§ **EXERCISE DIRECTIONS**: What you output must be the exact lines from the first line of the data through the one holding "للجمهور الاستمتاع بوجباته الشهية.", with no pictures.

** EXERCISE MATERIALS follows **

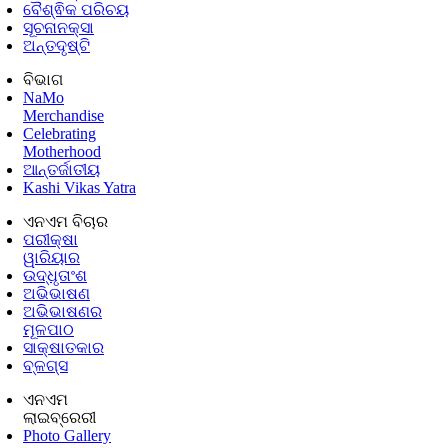
ବୈଶ୍ଵିକ ପରିଚୟ
ସୂଚନାନକ୍ସା
ଅନ୍ତଦୃଷ୍ଟି
ବିଭାଗ
NaMo
Merchandise
Celebrating
Motherhood
ଆନ୍ତର୍ଜାତୀୟ
Kashi Vikas Yatra
ଏନଏମ ବିଚାର
ପରୀକ୍ଷା
ୱାରିୟାର
ଉଦ୍ଧୃତାଂଶ
ଅଭିଭାଷଣ
ଅଭିଭାଷଣର
ମୂଳପାଠ
ସାକ୍ଷାତକାର
ବ୍ଳଗ୍ସ
ଏନଏମ
ଲାଇବ୍ରେରୀ
Photo Gallery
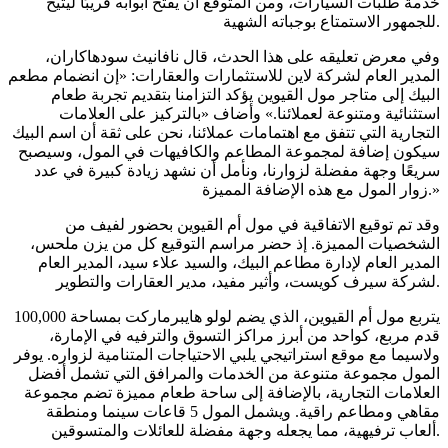
خدمة طلبات السيارات، ومن المتوقع أن يفتح أبوابه قريبًا ليتيح
للجمهور الاستمتاع بوجباته الشهية.
وفي معرض تعليقه على هذا الحدث، قال نافانيث سودهاكاران،
المدير العام لشركة لاين للاستثمارات والعقارات: «إن انضمام مطعم
البيك إلى متاجر مول القيوين يؤكد التزامنا بتقديم تجربة طعام
استثنائية ومتنوعة لعملائنا.» وأضاف «بالتركيز على العلامات
التجارية التي تتفق مع اهتمامات عملائنا، نحن على ثقة أن اسم البيك
سيكون إضافة لمجموعة المطاعم والكافيهات في المول، وسيصبح
سريعًا وجهة مفضلة لزوارنا، ونأمل أن نشهد زيادة كبيرة في عدد
زوار المول مع هذه الإضافة المميزة.»
وقد تم توقيع الاتفاقية في مول أم القيوين بحضور لفيف من
الشخصيات المميزة. إذ حضر مراسم التوقيع كل من يزن ملحس،
المدير العام لإدارة مطاعم البيك، والسيد علاء سيد، المدير العام
لشركة سيرف كويست، وأثير مفيد، مدير العقارات والتطوير.
يتربع مول أم القيوين، الذي يضم لولو هايبرماركت بمساحة 100,000
قدم مربع، كواحد من أبرز مراكز التسوق والترفيه في الإمارة،
ولاسيما مع موقع استراتيجي يلبي الاحتياجات المتنامية لزواره. يوفر
المول مجموعة متنوعة من الخدمات والمرافق التي تشمل أفضل
العلامات التجارية، بالإضافة إلى ساحة طعام مميزة تضم مجموعة
مقاهي ومطاعم راقية. ويشمل المول 5 قاعات سينما ومنطقة
ألعاب ترفيهية، مما يجعله وجهة مفضلة للعائلات والمتسوقين.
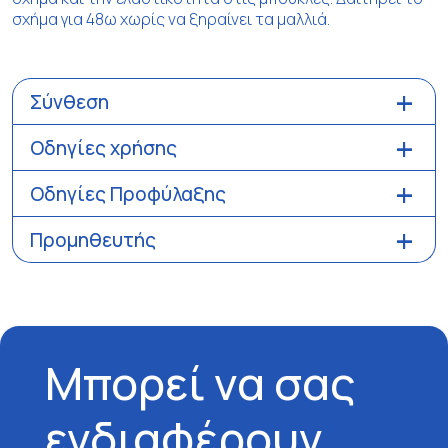
σχήμα για 48ω χωρίς να ξηραίνει τα μαλλιά.
Σύνθεση
Οδηγίες χρήσης
Οδηγίες Προφύλαξης
Προμηθευτής
Μπορεί να σας
ενδιαφέρουν…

** End of EXERCISE MATERIALS **

§ **RESULT OF THE EXERCISE**:
ବୈଶ୍ଵିକ ପରିଚୟ
ସୂଚନାନକ୍ସା
ଅନ୍ତଦୃଷ୍ଟି
ବିଭାଗ
NaMo
Merchandise
Celebrating
Motherhood
ଆନ୍ତର୍ଜାତୀୟ
Kashi Vikas Yatra
ଏନଏମ ବିଚାର
ପରୀକ୍ଷା
ୱାରିୟାର
ଉଦ୍ଧୃତାଂଶ
ଅଭିଭାଷଣ
ଅଭିଭାଷଣର
ମୂଳପାଠ
ସାକ୍ଷାତକାର
ବ୍ଳଗ୍ସ
ଏନଏମ
ଲାଇବ୍ରେରୀ
Photo Gallery
خدمة طلبات السيارات، ومن المتوقع أن يفتح أبوابه قريبًا ليتيح
للجمهور الاستمتاع بوجباته الشهية.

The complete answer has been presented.